With reputation, you can cut your bandwidth and CPU footprint way down. Reject or throttle SMTP connections at the edge, based on the reputation of the sender IP, without doing any data exchange. Or test the reputation of the RFC2821 envelope sender before the DATA payload; this lets you reject spam without ever having to look at the message content. With the rise of image stock spams, you know how useful this is. Conversely, you can whitelist good senders and significantly reduce false positives – the only thing worse than a spam that got through is a ham that didn't.
You could build a reputation system, or you could buy one from us. Where SenderBase and TrustedSource are proprietary, closed systems that reflect the world from a single vendor's point of view, Karmasphere offers a whole array of independent reputation systems, bundled into a single convenient package with extraordinary coverage.
Karmasphere aims to be the dominant provider of third-party reputation services to the antispam industry. We go beyond IP reputation: we include domain reputation, sourced from best-of-breed data partners like TrustE and VeriSign, and we have URL reputation from folks like Phishtank and URIBL.
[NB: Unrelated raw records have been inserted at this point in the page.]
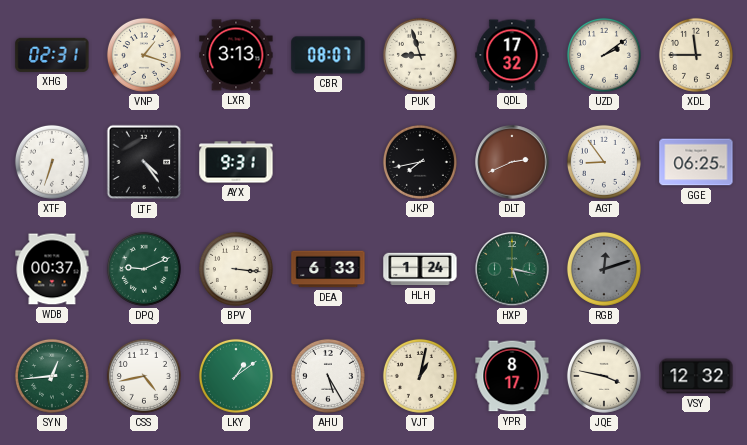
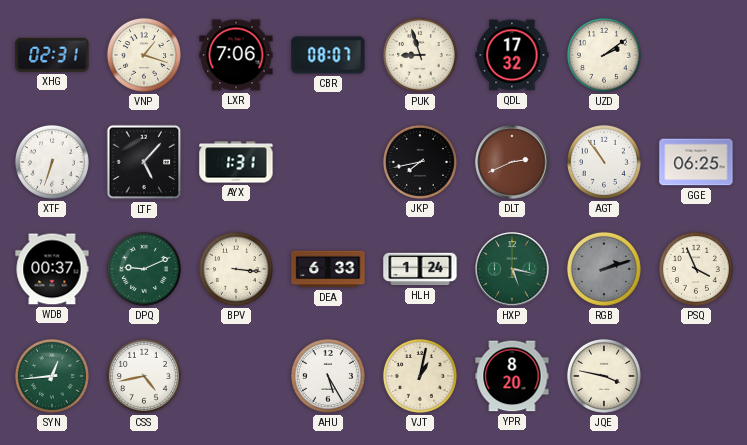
LXR: 3:13 -> 7:06
XDL: 11:45 -> none
LTF: 4:24 -> 5:07
AYX: 9:31 -> 1:31
AGT: 8:54 -> 10:54
RGB: 12:12 -> 2:12
PSQ: none -> 3:56
LKY: 1:09 -> none
YPR: 8:17 -> 8:20
VSY: 12:32 -> none
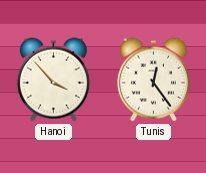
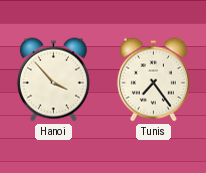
Tunis: 12:24 -> 7:24
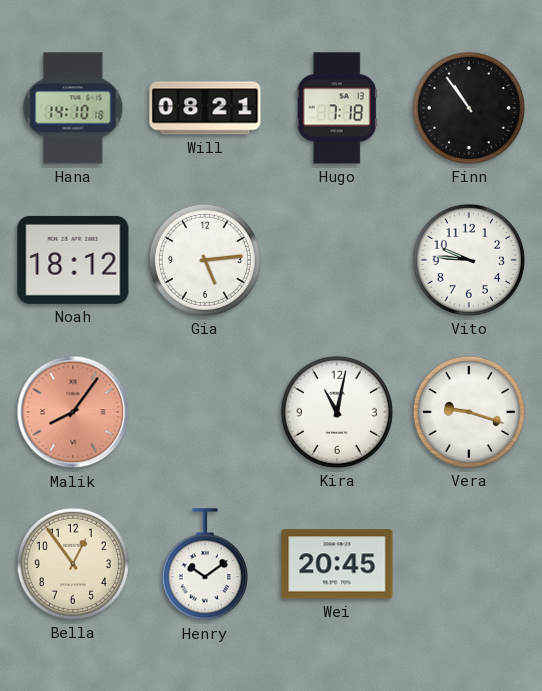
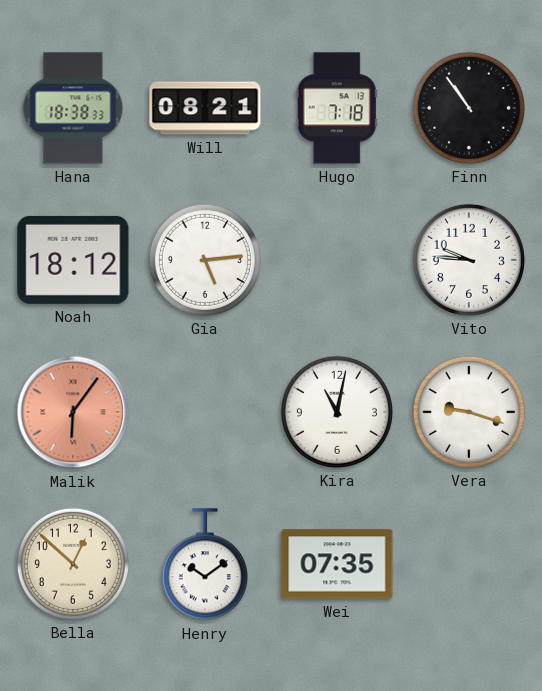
Hana: 14:10 -> 18:38
Malik: 8:06 -> 6:06
Bella: 12:54 -> 12:52
Wei: 20:45 -> 07:35
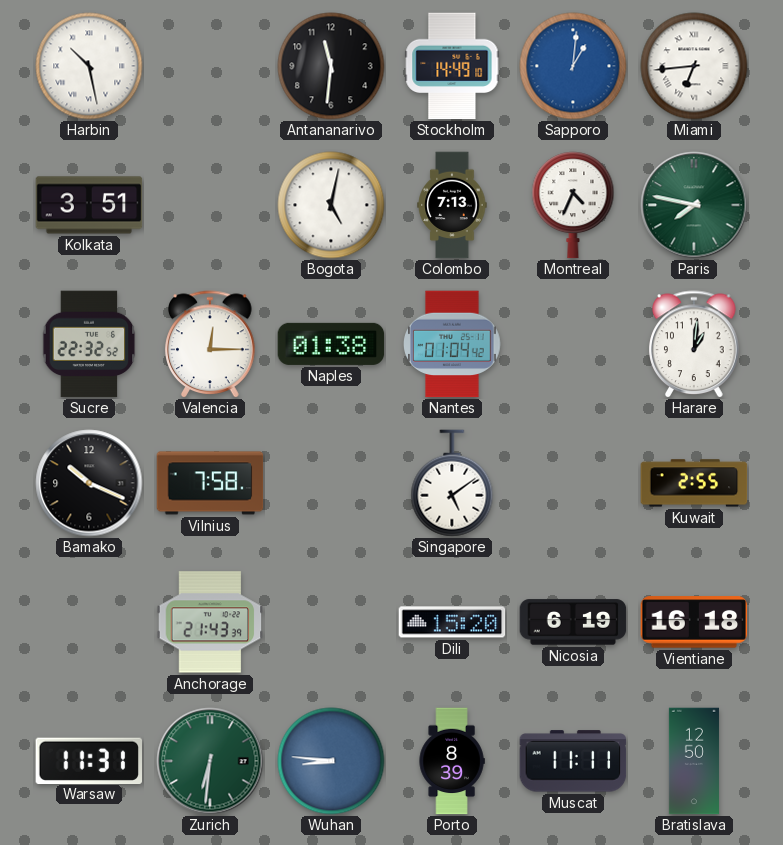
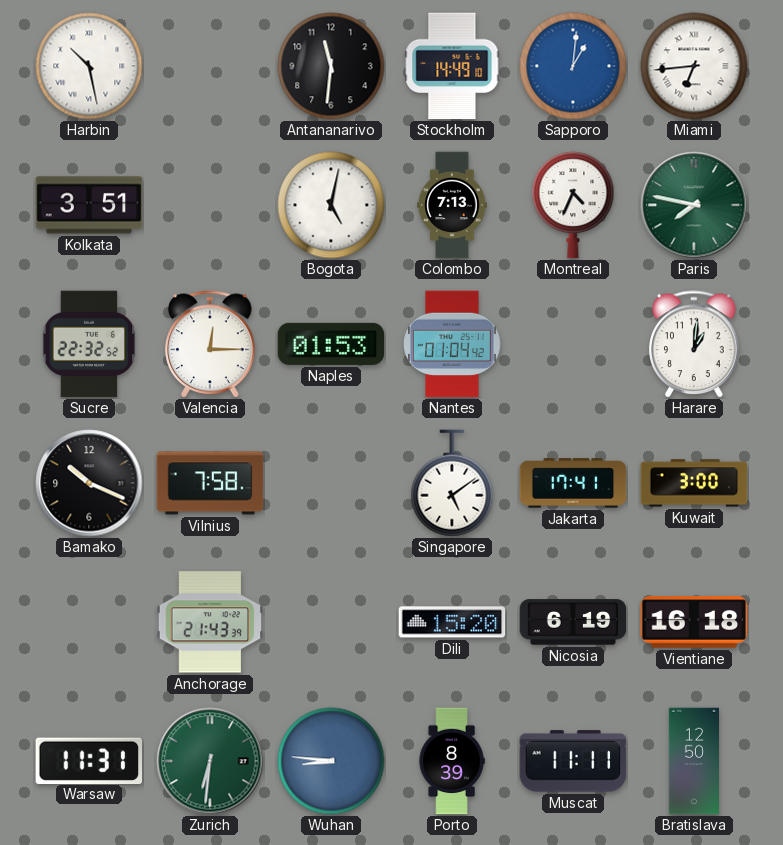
Naples: 01:38 -> 01:53
Jakarta: none -> 17:41
Kuwait: 2:55 -> 3:00
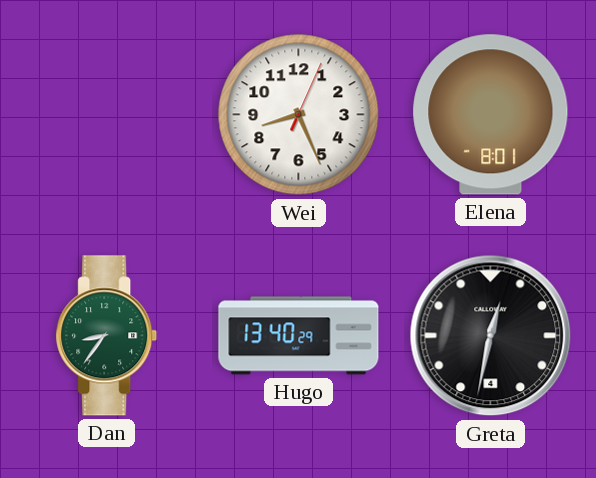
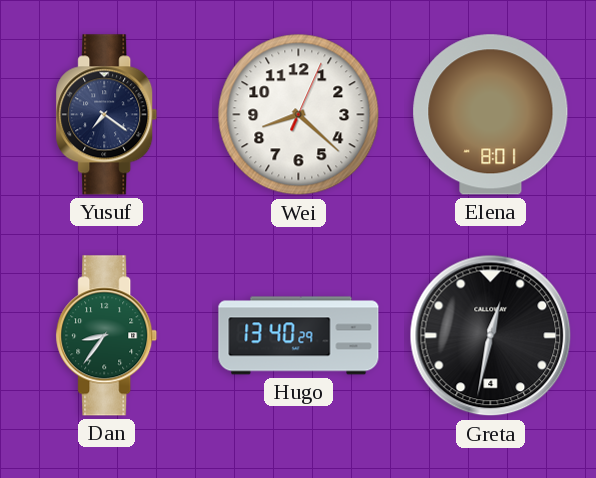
Yusuf: none -> 7:21
Wei: 8:26 -> 8:22
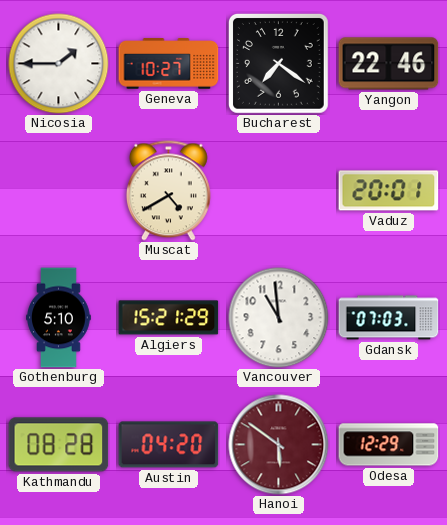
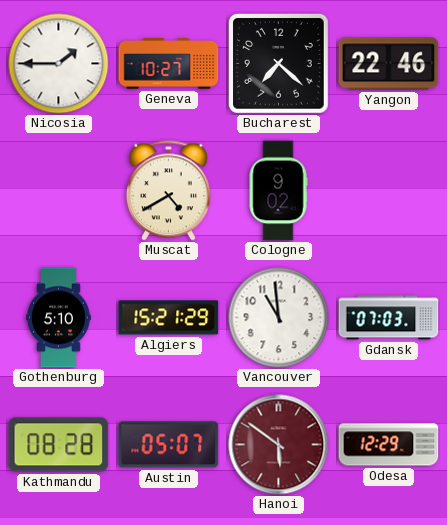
Bucharest: 7:21 -> 7:22
Cologne: none -> 9:02
Vaduz: 20:01 -> none
Austin: 04:20 -> 05:07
If you have already developed your own internal reputation database, we can integrate that legacy data into our datastreams so you get the best of both worlds.
Contact us to discuss partnerships today!
It's a good thing we designed our platform for maximum flexibility. A surprising number of industry organizations told us they are looking for a venue to host private data sharing projects ... and we fit the bill.
If you're looking for a secure, anonymous, private, realtime data aggregation service, we can have you up and running in less time than you'll take to write the RFP.